Chris sighed, the sound of someone forced to unpack reality for a friend who kept insisting the world should be simpler.

"He did sense it," Chris said. "In the first week."

Ethan froze. "He what?"

Chris’s mouth twisted with something that was almost fondness and almost exasperation. "He knew. Before the test. Before I admitted anything was different. Before I could even decide whether I was imagining it or just tired."

Ethan’s gaze flicked over Chris’s face, then to the fruit bowl, then to the pajamas, like he was reconstructing the timeline with growing horror.

"And he didn’t tell you?" Ethan said slowly.

Chris’s eyes narrowed. "He didn’t say it out loud."

Rowan muttered from the doorway, flatly, "Because he has functioning survival instincts."

Ethan’s head snapped toward Rowan. "Explain."

Rowan didn’t blink. "If Dax had said it out loud in that first week, Chris would’ve spiraled."

Ethan looked back at Chris.

Chris didn’t deny it.

His mouth tightened for a second, then smoothed again, like he refused to be owned by the memory.

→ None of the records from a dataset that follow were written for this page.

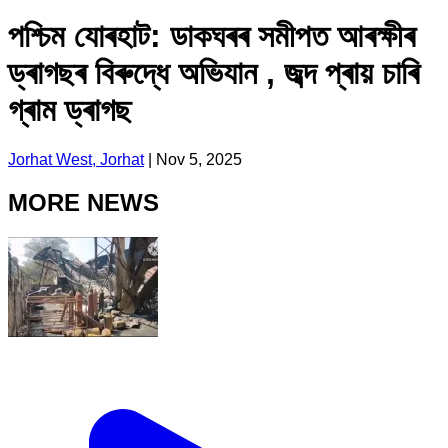
পশ্চিম যোৰহাট: ডাকঘৰৰ সমীপত আৰক্ষীৰ
ড্ৰাগছৰ বিৰুদ্ধে অভিযান , জব্দ প্ৰায় চাৰি
গ্ৰাম ড্ৰাগছ
Jorhat West, Jorhat
|
Nov 5, 2025
MORE NEWS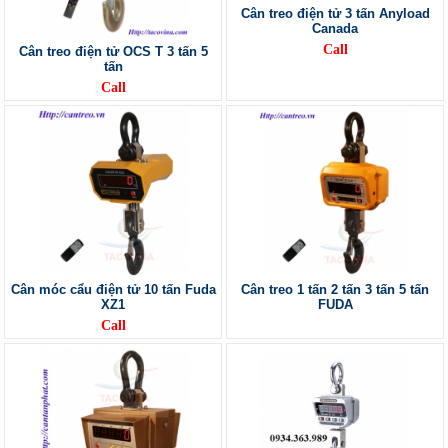
Cân treo điện tử 3 tấn Anyload
Canada
Call
Cân treo điện tử OCS T 3 tấn 5
tấn
Call
Cân móc cẩu điện tử 10 tấn Fuda
Cân treo 1 tấn 2 tấn 3 tấn 5 tấn
XZ1
FUDA
Call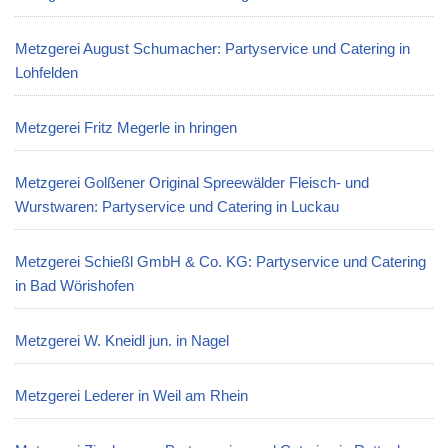
Metzgerei August Schumacher: Partyservice und Catering in
Lohfelden
Metzgerei Fritz Megerle in hringen
Metzgerei Golßener Original Spreewälder Fleisch- und
Wurstwaren: Partyservice und Catering in Luckau
Metzgerei Schießl GmbH & Co. KG: Partyservice und Catering
in Bad Wörishofen
Metzgerei W. Kneidl jun. in Nagel
Metzgerei Lederer in Weil am Rhein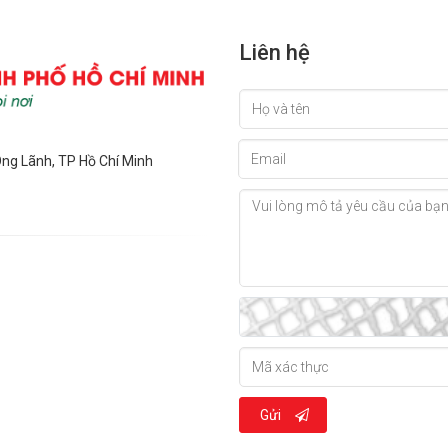
Liên hệ
Ông Lãnh, TP Hồ Chí Minh
Gửi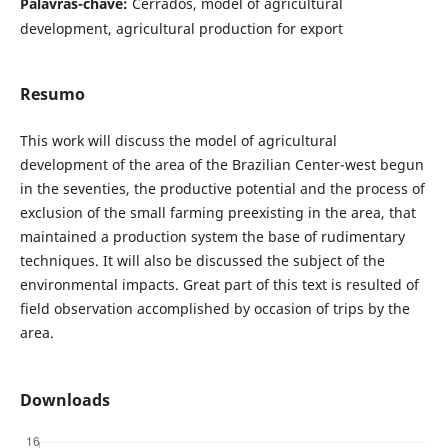
Palavras-chave:
Cerrados, model of agricultural
development, agricultural production for export
Resumo
This work will discuss the model of agricultural
development of the area of the Brazilian Center-west begun
in the seventies, the productive potential and the process of
exclusion of the small farming preexisting in the area, that
maintained a production system the base of rudimentary
techniques. It will also be discussed the subject of the
environmental impacts. Great part of this text is resulted of
field observation accomplished by occasion of trips by the
area.
Downloads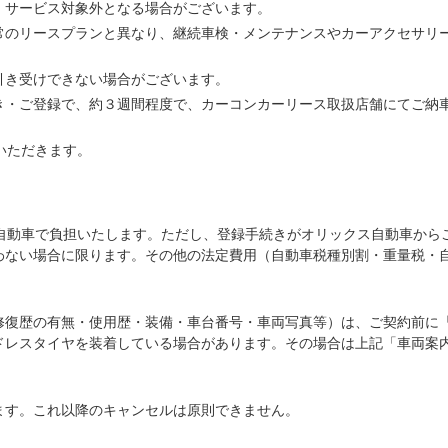
、サービス対象外となる場合がございます。
常のリースプランと異なり、継続車検・メンテナンスやカーアクセサリ
引き受けできない場合がございます。
き・ご登録で、約３週間程度で、カーコンカーリース取扱店舗にてご納
いただきます。
ス自動車で負担いたします。ただし、登録手続きがオリックス自動車から
わない場合に限ります。その他の法定費用（自動車税種別割・重量税・
修復歴の有無・使用歴・装備・車台番号・車両写真等）は、ご契約前に
ドレスタイヤを装着している場合があります。その場合は上記「車両案
ます。これ以降のキャンセルは原則できません。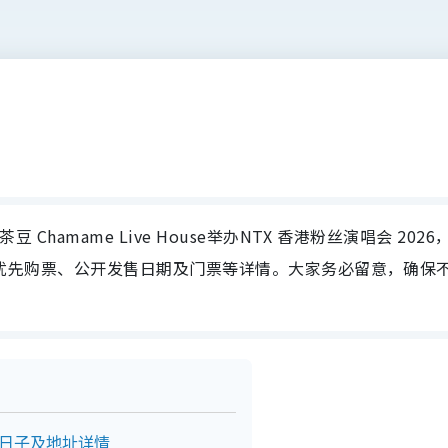
 Chamame Live House举办NTX 香港粉丝演唱会 2026
场地、优先购票、公开发售日期及门票等详情。大家务必留意，确保
演出日子及地址详情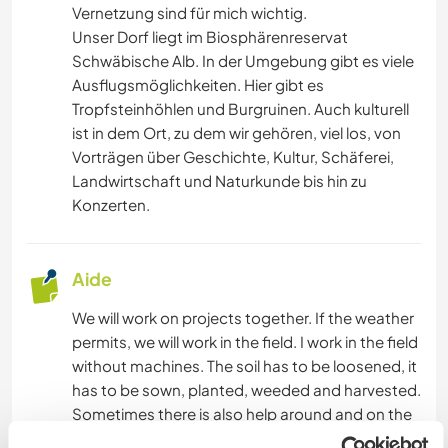
Vernetzung sind für mich wichtig.
Unser Dorf liegt im Biosphärenreservat
Schwäbische Alb. In der Umgebung gibt es viele
Ausflugsmöglichkeiten. Hier gibt es
Tropfsteinhöhlen und Burgruinen. Auch kulturell
ist in dem Ort, zu dem wir gehören, viel los, von
Vorträgen über Geschichte, Kultur, Schäferei,
Landwirtschaft und Naturkunde bis hin zu
Konzerten.
Aide
We will work on projects together. If the weather
permits, we will work in the field. I work in the field
without machines. The soil has to be loosened, it
has to be sown, planted, weeded and harvested.
Sometimes there is also help around and on the
house.There, too, we tasks mainly by hand, and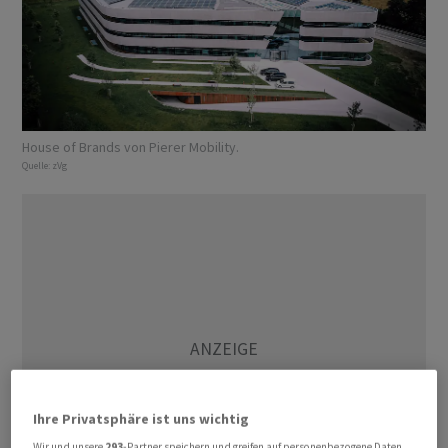
House of Brands von Pierer Mobility.
Quelle:
zVg
Ihre Privatsphäre ist uns wichtig
Wir und unsere
293
-Partner speichern und greifen auf personenbezogene Daten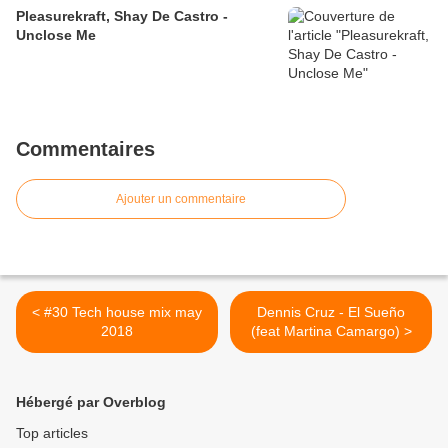
Pleasurekraft, Shay De Castro -
Unclose Me
Commentaires
Ajouter un commentaire
< #30 Tech house mix may
Dennis Cruz - El Sueño
2018
(feat Martina Camargo) >
Hébergé par Overblog
Top articles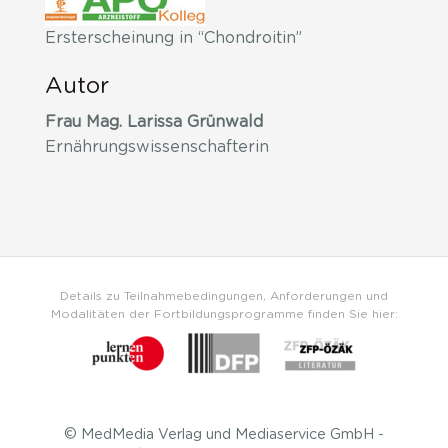
Ersterscheinung in “Chondroitin”
Autor
Frau Mag. Larissa Grünwald
Ernährungswissenschafterin
Details zu Teilnahmebedingungen, Anforderungen und
Modalitäten der Fortbildungsprogramme finden Sie hier:
© MedMedia Verlag und Mediaservice GmbH -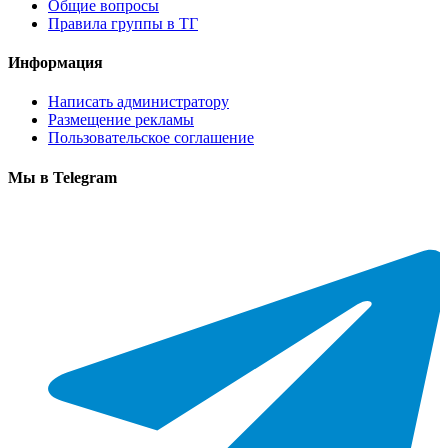
Общие вопросы
Правила группы в ТГ
Информация
Написать администратору
Размещение рекламы
Пользовательское соглашение
Мы в Telegram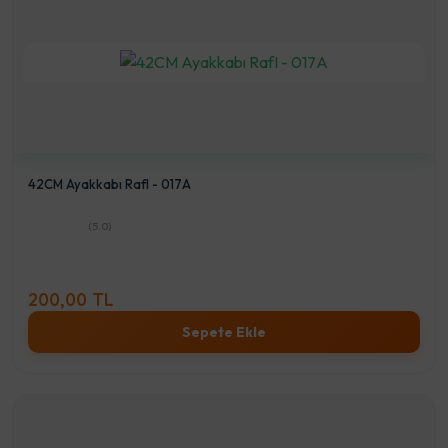
42CM Ayakkabı RafI - 017A
(5.0)
200,00 TL
Sepete Ekle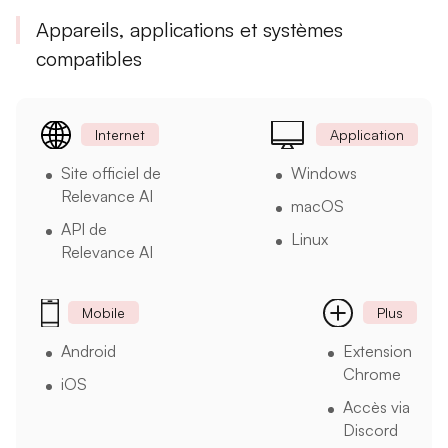
Appareils, applications et systèmes
compatibles
Internet
Application
Site officiel de
Windows
Relevance AI
macOS
API de
Linux
Relevance AI
Mobile
Plus
Android
Extension
Chrome
iOS
Accès via
Discord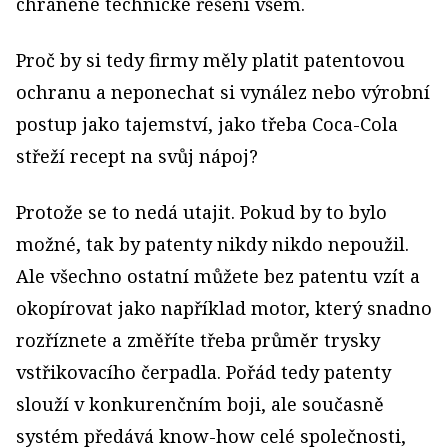
chráněné technické řešení všem.
Proč by si tedy firmy měly platit patentovou
ochranu a neponechat si vynález nebo výrobní
postup jako tajemství, jako třeba Coca-Cola
střeží recept na svůj nápoj?
Protože se to nedá utajit. Pokud by to bylo
možné, tak by patenty nikdy nikdo nepoužil.
Ale všechno ostatní můžete bez patentu vzít a
okopírovat jako například motor, který snadno
rozříznete a změříte třeba průměr trysky
vstřikovacího čerpadla. Pořád tedy patenty
slouží v konkurenčním boji, ale současně
systém předává know-how celé společnosti,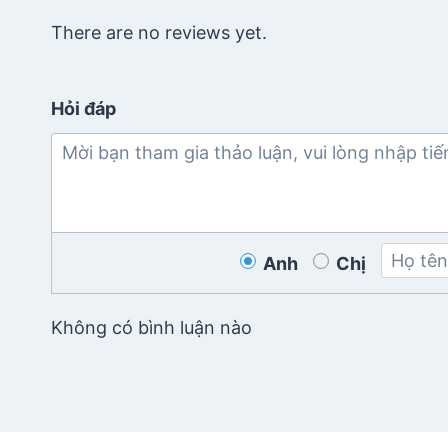
There are no reviews yet.
Hỏi đáp
Anh
Chị
Không có bình luận nào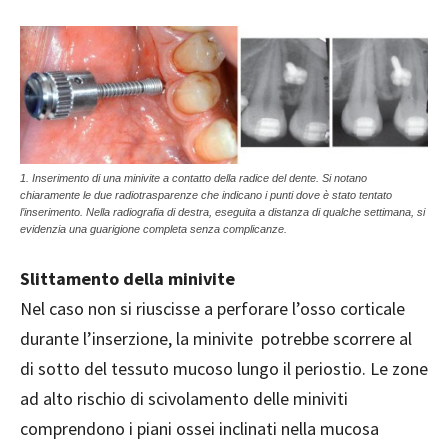
1. Inserimento di una minivite a contatto della radice del dente. Si notano
chiaramente le due radiotrasparenze che indicano i punti dove è stato tentato
l’inserimento. Nella radiografia di destra, eseguita a distanza di qualche settimana, si
evidenzia una guarigione completa senza complicanze.
Slittamento della minivite
Nel caso non si riuscisse a perforare l’osso corticale
durante l’inserzione, la minivite potrebbe scorrere al
di sotto del tessuto mucoso lungo il periostio. Le zone
ad alto rischio di scivolamento delle miniviti
comprendono i piani ossei inclinati nella mucosa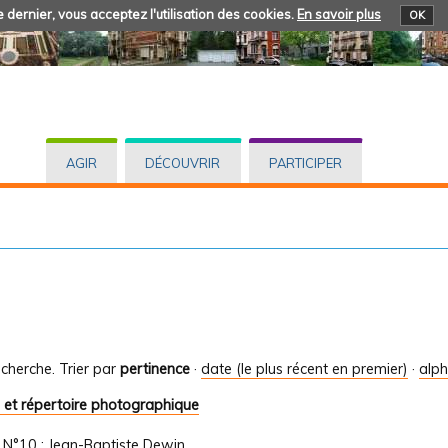
 dernier, vous acceptez l'utilisation des cookies.
En savoir plus
OK
AGIR
DÉCOUVRIR
PARTICIPER
cherche.
Trier par
pertinence
·
date (le plus récent en premier)
·
alp
 et répertoire photographique
/
N°10 : Jean-Baptiste Dewin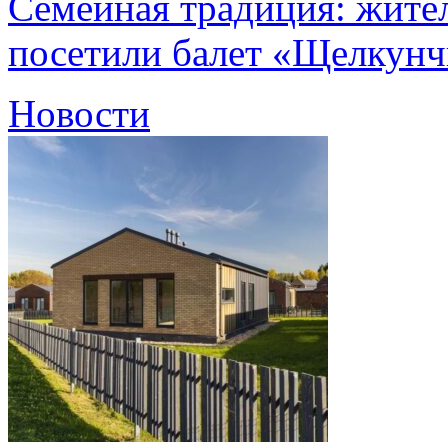
Семейная традиция: жите
посетили балет «Щелкун
Новости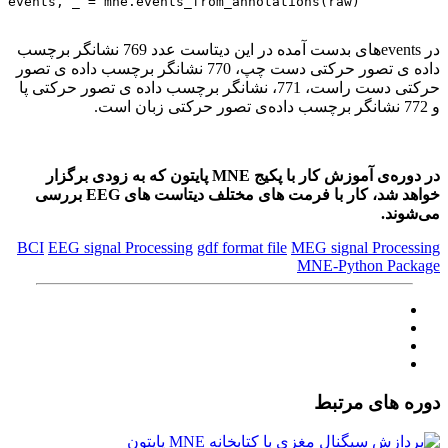
events, _ = mne.events_from_annotations(raw)

در eventsهای بدست آمده در این دیتاست عدد 769 نشانگر برچسب
داده ی تصور حرکتی دست چپ، 770 نشانگر برچسب داده ی تصور
حرکتی دست راست، 771، نشانگر برچسب داده ی تصور حرکتی پا
و 772 نشانگر برچسب داده‌ی تصور حرکتی زبان است.
در دوره‌ی آموزش کار با پکیج MNE پایتون که به زودی برگزار
خواهد شد، کار با فرمت های مختلف دیتاست های EEG بررسی
می‌شوند.
BCI
EEG signal Processing
gdf format file
MEG signal Processing
MNE-Python Package
دوره های مرتبط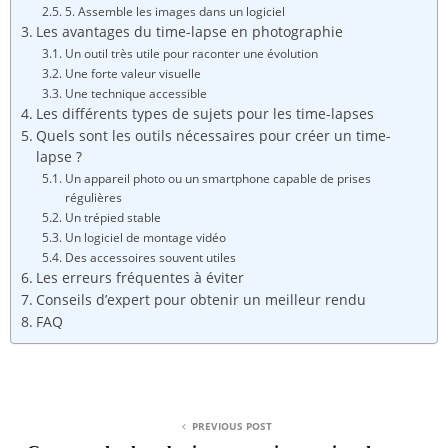
5. Assemble les images dans un logiciel
Les avantages du time-lapse en photographie
Un outil très utile pour raconter une évolution
Une forte valeur visuelle
Une technique accessible
Les différents types de sujets pour les time-lapses
Quels sont les outils nécessaires pour créer un time-
lapse ?
Un appareil photo ou un smartphone capable de prises
régulières
Un trépied stable
Un logiciel de montage vidéo
Des accessoires souvent utiles
Les erreurs fréquentes à éviter
Conseils d’expert pour obtenir un meilleur rendu
FAQ
PREVIOUS POST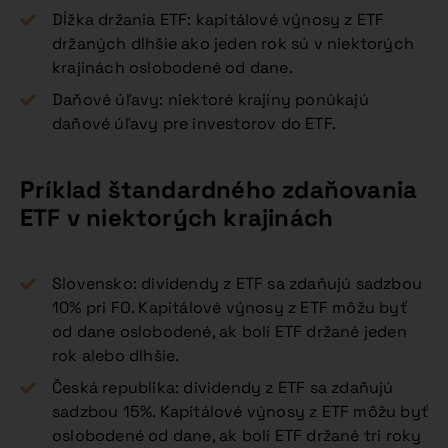
Dĺžka držania ETF: kapitálové výnosy z ETF
držaných dlhšie ako jeden rok sú v niektorých
krajinách oslobodené od dane.
Daňové úľavy: niektoré krajiny ponúkajú
daňové úľavy pre investorov do ETF.
Príklad štandardného zdaňovania
ETF v niektorých krajinách
Slovensko: dividendy z ETF sa zdaňujú sadzbou
10% pri FO. Kapitálové výnosy z ETF môžu byť
od dane oslobodené, ak boli ETF držané jeden
rok alebo dlhšie.
Česká republika: dividendy z ETF sa zdaňujú
sadzbou 15%. Kapitálové výnosy z ETF môžu byť
oslobodené od dane, ak boli ETF držané tri roky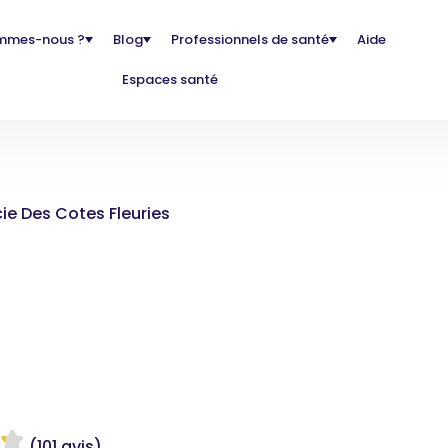
mmes-nous ?
Blog
Professionnels de santé
Aide
Espaces santé
e Des Cotes Fleuries
(101 avis)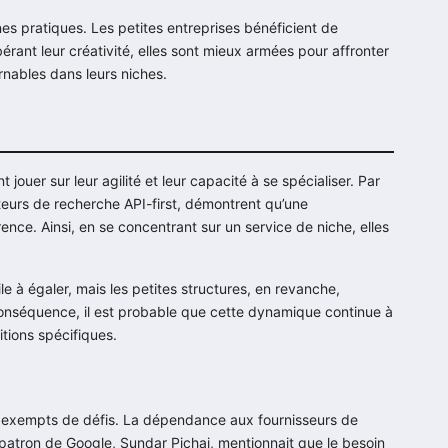
s pratiques. Les petites entreprises bénéficient de
ibérant leur créativité, elles sont mieux armées pour affronter
rnables dans leurs niches.
ouer sur leur agilité et leur capacité à se spécialiser. Par
eurs de recherche API-first, démontrent qu’une
rence. Ainsi, en se concentrant sur un service de niche, elles
ile à égaler, mais les petites structures, en revanche,
onséquence, il est probable que cette dynamique continue à
itions spécifiques.
as exempts de défis. La dépendance aux fournisseurs de
 patron de Google, Sundar Pichai, mentionnait que le besoin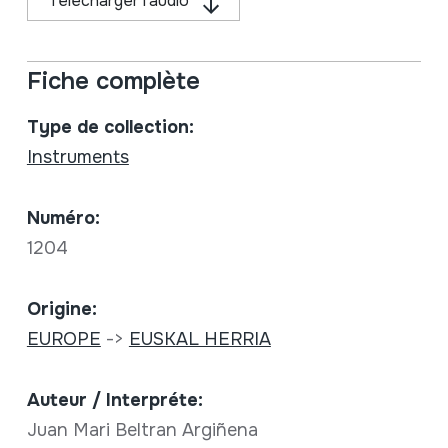
Télécharger l'audio
Fiche complète
Type de collection:
Instruments
Numéro:
1204
Origine:
EUROPE
->
EUSKAL HERRIA
Auteur / Interpréte:
Juan Mari Beltran Argiñena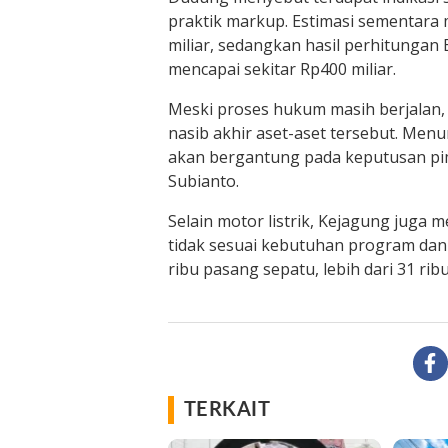
praktik markup. Estimasi sementara 
miliar, sedangkan hasil perhitungan
mencapai sekitar Rp400 miliar.
Meski proses hukum masih berjalan,
nasib akhir aset-aset tersebut. Men
akan bergantung pada keputusan p
Subianto.
Selain motor listrik, Kejagung juga 
tidak sesuai kebutuhan program dan 
ribu pasang sepatu, lebih dari 31 ribu 
TERKAIT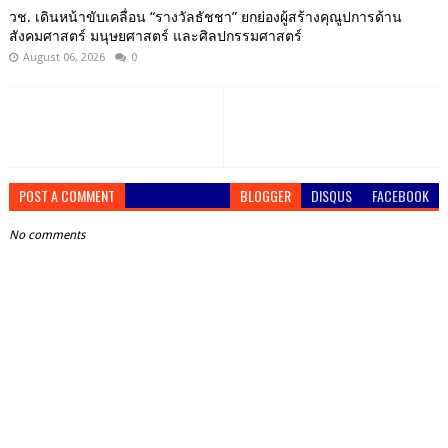
วช. เดินหน้าขับเคลื่อน “รางวัลธัชชา” ยกย่องผู้สร้างคุณูปการด้าน
สังคมศาสตร์ มนุษยศาสตร์ และศิลปกรรมศาสตร์
August 06, 2026
0
POST A COMMENT
BLOGGER
DISQUS
FACEBOOK
No comments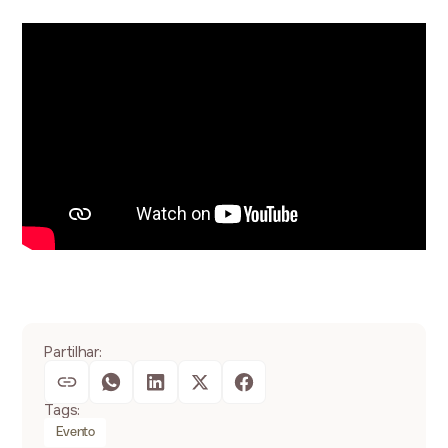
Partilhar:
Tags:
Evento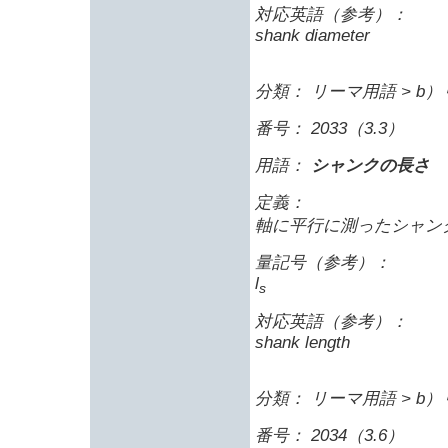
対応英語（参考）：
shank diameter
分類： リーマ用語 > b
番号： 2033（3.3）
用語：
シャンクの長さ
定義：
軸に平行に測ったシャン
量記号（参考）：
l
s
対応英語（参考）：
shank length
分類： リーマ用語 > b
番号： 2034（3.6）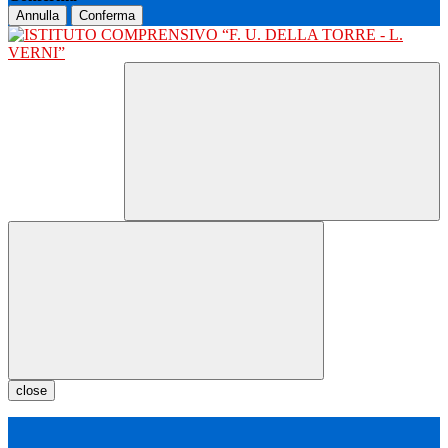
Annulla
Conferma
close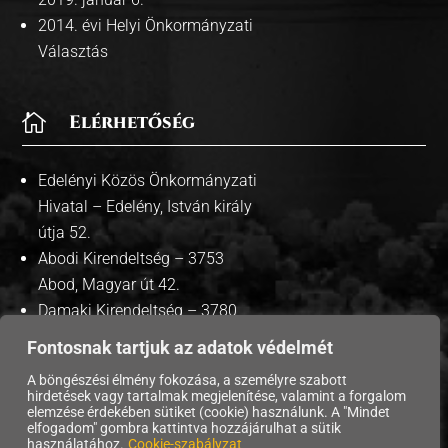
2014. évi Helyi Önkormányzati
Választás

Elérhetőség
Edelényi Közös Önkormányzati
Hivatal – Edelény, István király
útja 52.
Abodi Kirendeltség – 3753
Abod, Magyar út 42.
Damaki Kirendeltség – 3780
Damak, Szabadság út 35.
Fontosnak tartjuk az adatok védelmét
A böngészési élmény fokozása, a személyre szabott
hirdetések vagy tartalmak megjelenítése, valamint a forgalom
elemzése érdekében sütiket (cookie) használunk. A "Mindet
Copyright © 2026 Edelény Város Önkormányzata. |
elfogadom" gombra kattintva hozzájárulhat a sütik
használatához.
Cookie-szabályzat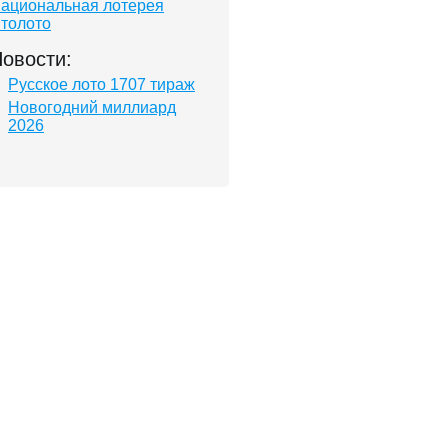
ациональная лотерея
толото
овости:
Русское лото 1707 тираж
Новогодний миллиард
2026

Ethan’s voice went quieter. "So Dax kept it to himself."

"Yes," Chris said simply. "Because he knew the pregnancy could fail."

Ethan’s throat tightened.

Chris’s gaze slid away for half a second, then returned, like he’d built his spine out of steel and sarcasm.

"He didn’t want to stress me," Chris continued. "He didn’t want me counting days like a sentence. He didn’t want me listening to my own body like it was a ticking device."

Ethan swallowed. "So he waited for confirmation," he said, and there was something careful in the way he said it, like he was touching glass. Then his mouth twisted, the tenderness snapping back into its usual shape - sarcasm with teeth. "So he knows how to be considerate. He just doesn’t want to be unless it’s you."

Chris blinked.

Then he laughed, a short, soft sound that was almost surprised.

"That is," Chris said, "the most offensive compliment I’ve ever received on his behalf."